Aus diesem Grund ist es sehr wichtig, dass sie beispielsweise bei einem Pokerturnier versuchen sich so ruhig wie möglich zu verhalten, egal ob Ihre Karten sehr gut oder miserabel sind, man darf Ihnen nichts anmerken. Es gibt sehr viele Möglichkeiten, wie man seinem Gegner zeigen kann, dass man ein schlechtes oder ein gutes Blatt auf der Hand hat, beginnt man beispielsweise kurz zu zögern, wenn man seine Chips zählt ist das kein gutes Zeichen, wenn man plötzlich ein kleines Grinsen auf dem Gesicht hat, nachdem man seine Karten angeschaut hat verrät das auch einiges über die eigenen Karten. Natürlich kann man versuchen sich zu verstellen und auch bei einem schlechten Blatt mit einem Lachen auf den Lippen in die Runde blicken nachdem man die Karten angeschaut hat, doch mit der Zeit werden sich die Gegner nicht mehr auf solche Kleinigkeiten achten, spätestens an diesem Zeitpunkt werden Sie sich wieder normal verhalten, und möglicherweise wieder wichtige Informationen preisgeben. Falls man jedoch versuchen will, ein besserer Pokerspieler zu werden wäre es viel wichtiger, diese Zeichen so zu manipulieren, dass es niemandem auffällt, dadurch kann man den Gegner sehr gut in eine Falle locken.
Dies hier soll natürlich keine Anleitung zur Manipulation von einem Pokerspiel werden, darum werden in diesem Text lediglich einige Beispiele dafür aufgezeigt, wie man sich selber verraten kann. Natürlich werden auch Lösungen dazu aufgezeigt.
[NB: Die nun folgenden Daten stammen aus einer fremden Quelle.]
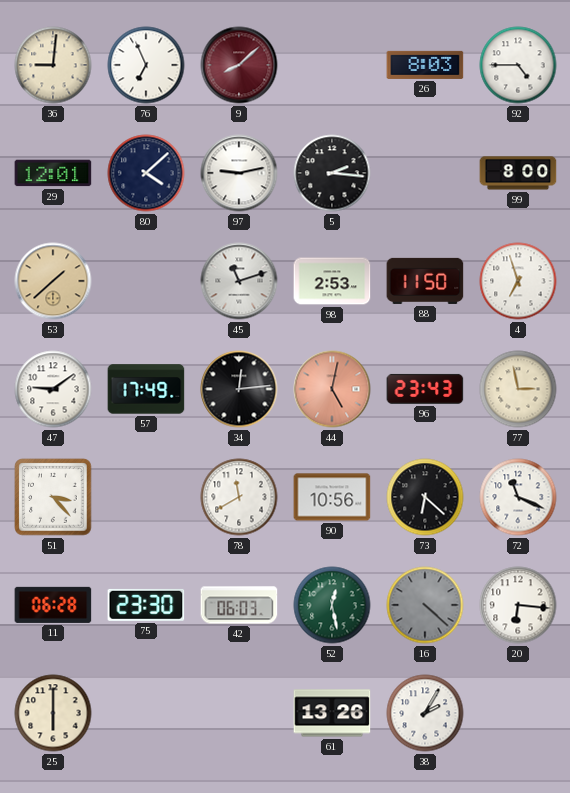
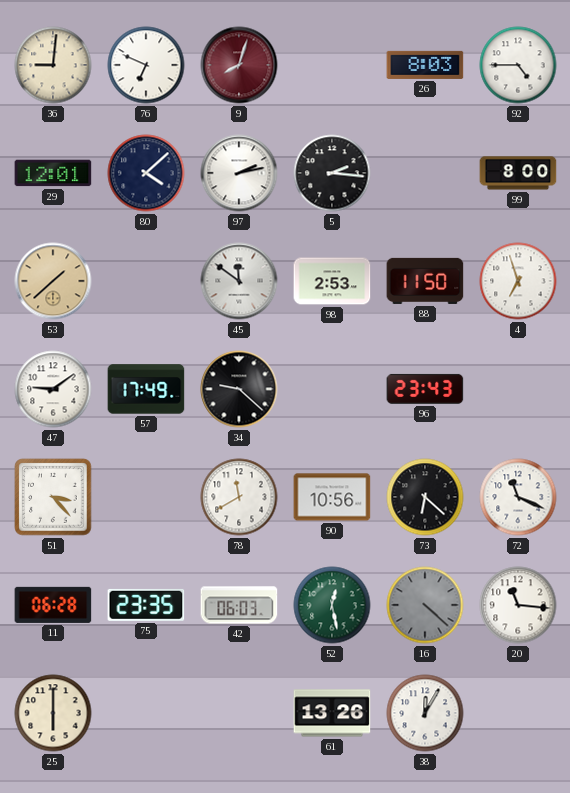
76: 6:56 -> 6:49
9: 8:08 -> 8:03
97: 9:13 -> 2:13
45: 11:12 -> 11:51
34: 12:14 -> 9:22
44: 5:02 -> none
77: 2:58 -> none
75: 23:30 -> 23:35
20: 6:16 -> 11:16
38: 2:05 -> 12:05
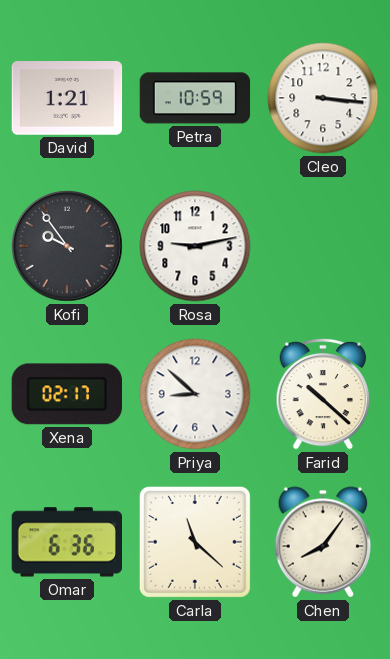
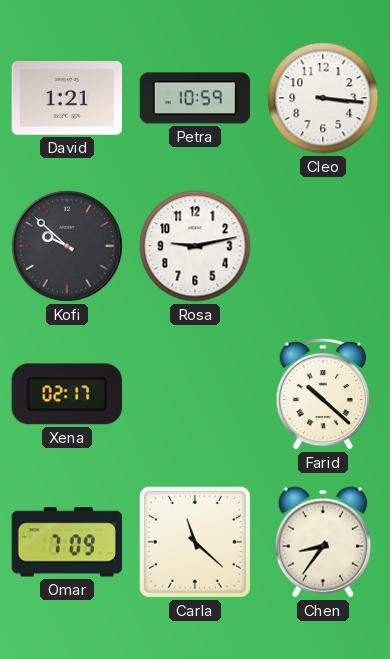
Kofi: 9:54 -> 9:52
Priya: 8:52 -> none
Omar: 6:36 -> 7:09
Chen: 8:06 -> 8:36
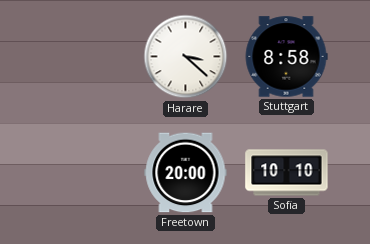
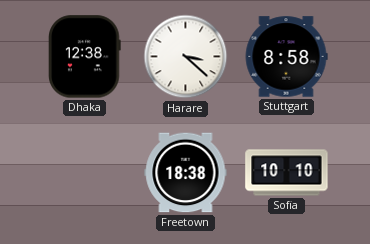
Dhaka: none -> 12:38
Freetown: 20:00 -> 18:38
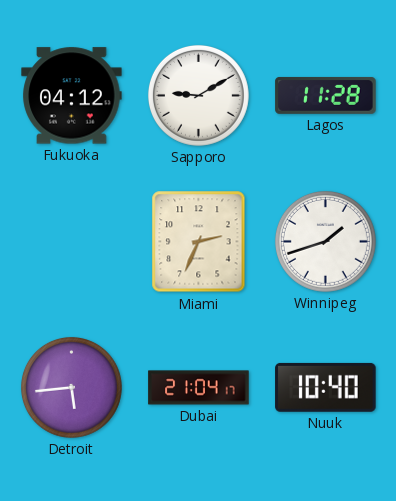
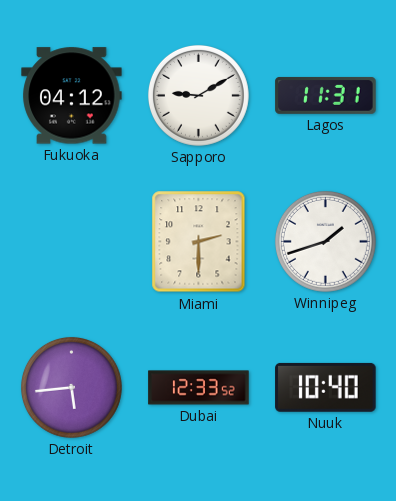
Lagos: 11:28 -> 11:31
Miami: 2:34 -> 2:30
Dubai: 21:04 -> 12:33
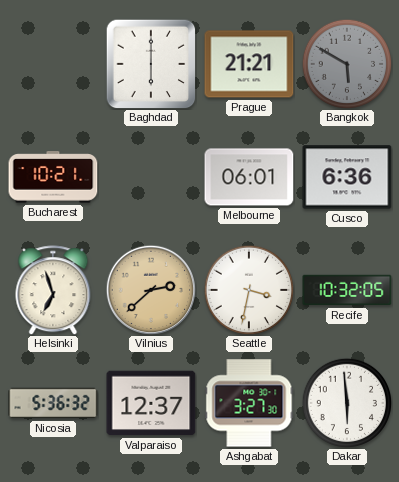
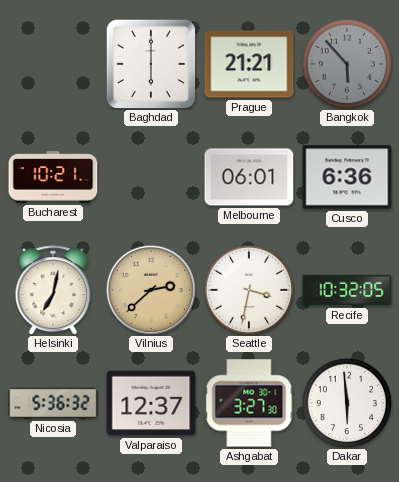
Bangkok: 5:50 -> 5:53
Helsinki: 6:57 -> 7:02
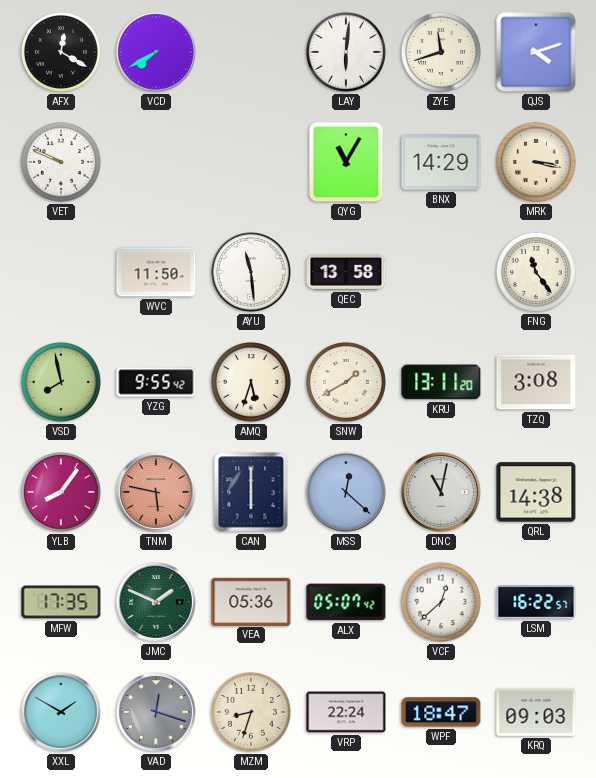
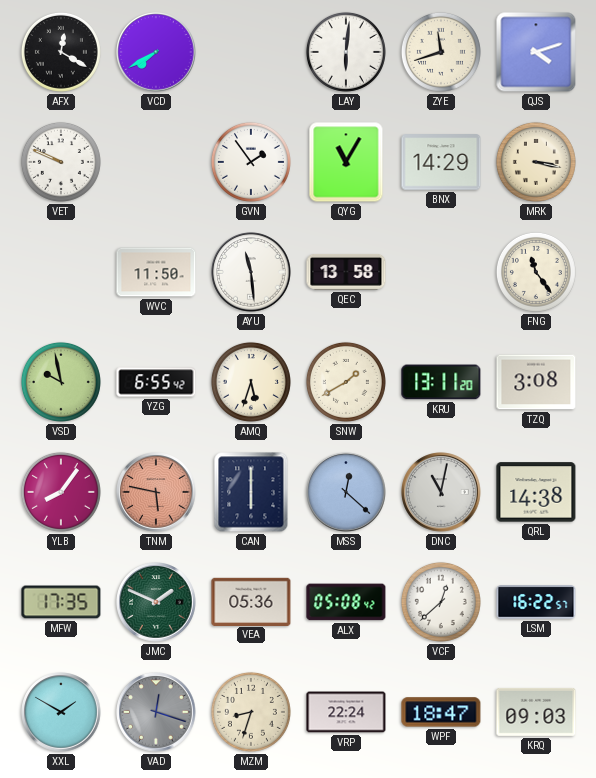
GVN: none -> 1:54
VSD: 7:58 -> 9:58
YZG: 9:55 -> 6:55
ALX: 05:07 -> 05:08
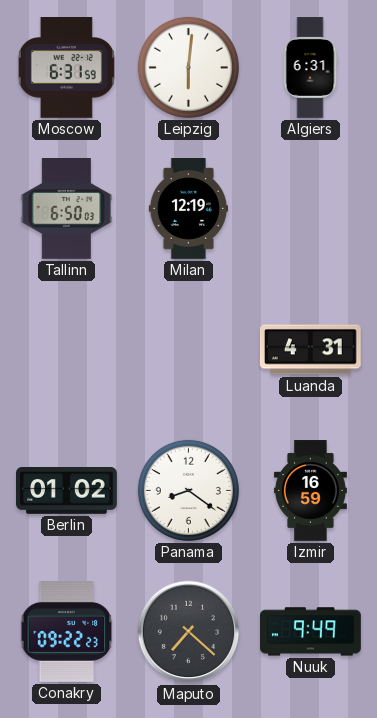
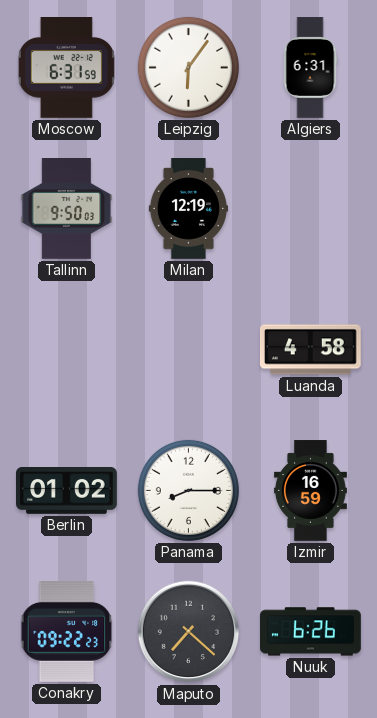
Leipzig: 6:01 -> 6:06
Tallinn: 6:50 -> 9:50
Luanda: 4:31 -> 4:58
Panama: 8:21 -> 8:15
Nuuk: 9:49 -> 6:26
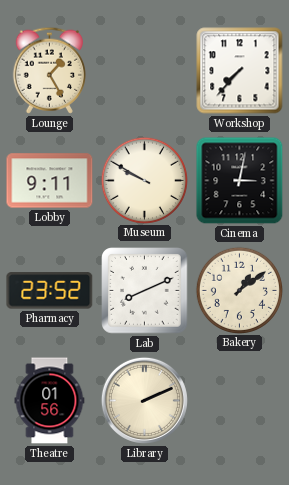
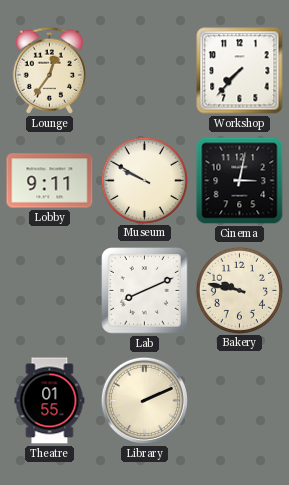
Lounge: 1:25 -> 12:36
Pharmacy: 23:52 -> none
Bakery: 1:09 -> 9:47
Theatre: 01:56 -> 01:55
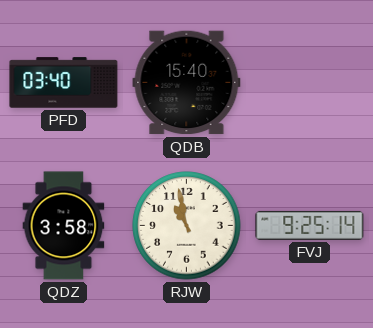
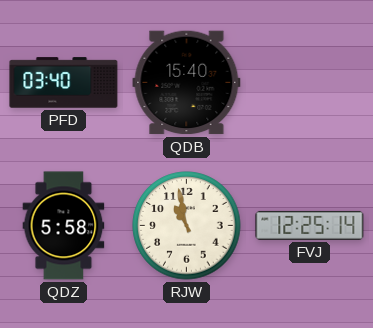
QDZ: 3:58 -> 5:58
FVJ: 9:25 -> 12:25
Für viele Spieler ist es schwierig, sich die Karten, die man zu Beginn bekommen hat, zu merken. Wenn dies auch bei Ihnen der Fall ist, sollten Sie sich darauf achten, dass Sie die Karten immer gleichmässig, zum Beispiel nach jeder Runde anschauen, falls Sie dies in unregelmässigen Abständen tun können die Mitspieler sehr schnell Schlüsse daraus ziehen. Wenn Sie dies aber routinemässig nach jeder Runde tun wird es niemandem auffallen.
Man sollte sich an einem Pokertisch nie in ein Gespräch verwickeln lassen, dadurch wird nicht nur die Konzentration gestört, sondern der Gegner versucht auf diese Art Informationen zu bekommen. Es wird nicht als unhöflich angesehen, wenn man Fragen beim Pokern einfach überhört.
Allgemein sollte man darauf achten, dass wenn man die eigenen Karten oder die Gemeinschaftskarten anschaut das Gesicht nicht bewegt, ein Pokerface ist nur ein gutes Pokerface wenn es immer gleich aussieht.
Es gehört zwar nicht ganz zum Thema Psychologie, doch eine Sonnenbrille beim Pokern ist nicht dazu da um gut auszusehen, sondern sie soll verhindern, dass die Mitspieler versuchen können, Ihnen in den Augen zu lesen. Ein sehr nützlicher Nebeneffekt ist, dass niemand merken wird, wen Sie beobachten.
Falls Sie all diesen Probleme aus dem Weg gehen wollen können Sie alternativ im Internet nach „Poker download“ suchen und werden dadurch diverse Onlinepokerräume finden. Beim Onlinepoker muss mich sich keine Gedanken über verstecke Zeichen machen, denn wenn man den Gegnern nicht gegenüber sitzt, können diese auch nichts aus dem eigenen Gesicht ableiten. Beim Onlinepoker wird viel zum Beispiel viel mehr Wert auf die Zeit gelegt, die ein Spieler braucht um seinen Einsatz zu tätigen, geschieht dies schnell, wird oft auf eine gute Hand spekuliert. Braucht der Gegner lange heisst das oft, dass er noch Überlegungen anstellt.